Transcribed page contents:

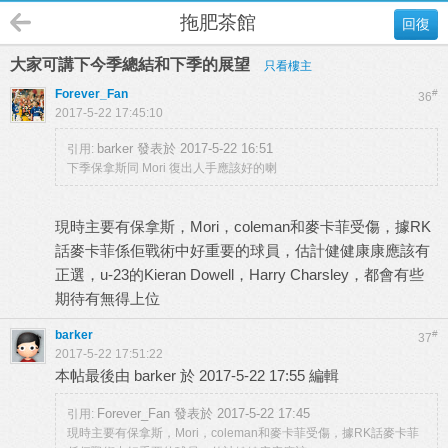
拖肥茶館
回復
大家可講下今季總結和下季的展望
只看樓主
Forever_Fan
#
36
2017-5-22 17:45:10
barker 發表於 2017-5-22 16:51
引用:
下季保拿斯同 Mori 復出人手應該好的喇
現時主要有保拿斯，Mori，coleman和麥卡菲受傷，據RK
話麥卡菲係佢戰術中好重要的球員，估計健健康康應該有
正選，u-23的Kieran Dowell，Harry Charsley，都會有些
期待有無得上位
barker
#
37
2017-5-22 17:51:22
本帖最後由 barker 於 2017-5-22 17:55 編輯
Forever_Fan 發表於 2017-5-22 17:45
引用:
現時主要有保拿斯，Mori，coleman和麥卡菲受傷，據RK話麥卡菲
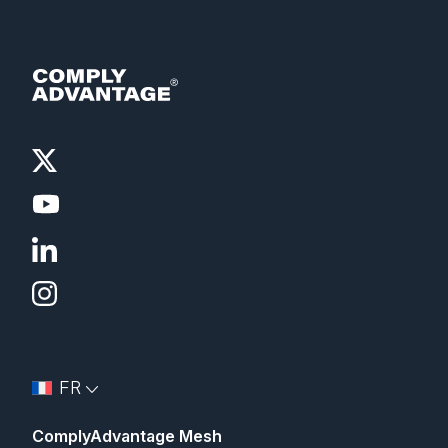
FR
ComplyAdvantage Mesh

==

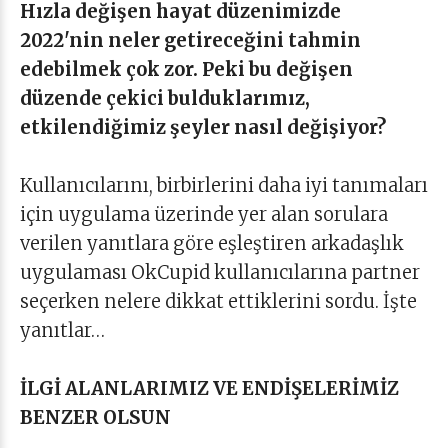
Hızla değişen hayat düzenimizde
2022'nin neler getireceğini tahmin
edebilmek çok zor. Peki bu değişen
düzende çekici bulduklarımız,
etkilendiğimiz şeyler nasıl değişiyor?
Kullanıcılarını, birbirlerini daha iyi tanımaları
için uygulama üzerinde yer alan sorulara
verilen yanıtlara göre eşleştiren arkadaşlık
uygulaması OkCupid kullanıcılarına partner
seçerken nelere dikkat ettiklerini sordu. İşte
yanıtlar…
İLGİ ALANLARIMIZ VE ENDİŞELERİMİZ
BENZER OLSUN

* * *

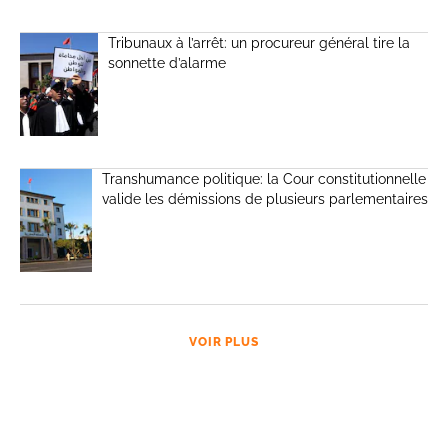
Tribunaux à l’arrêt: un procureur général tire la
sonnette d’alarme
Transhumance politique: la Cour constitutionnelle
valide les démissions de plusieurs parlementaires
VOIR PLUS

- _Aim of the exercise_: Transcribe the lines above exactly, beginning at the one with "2017-5-22 17:51:22" and ending at the one with "ComplyAdvantage Mesh". Include both; exclude the pictures.

- _Solution_:
2017-5-22 17:51:22
本帖最後由 barker 於 2017-5-22 17:55 編輯
Forever_Fan 發表於 2017-5-22 17:45
引用:
現時主要有保拿斯，Mori，coleman和麥卡菲受傷，據RK話麥卡菲
FR
ComplyAdvantage Mesh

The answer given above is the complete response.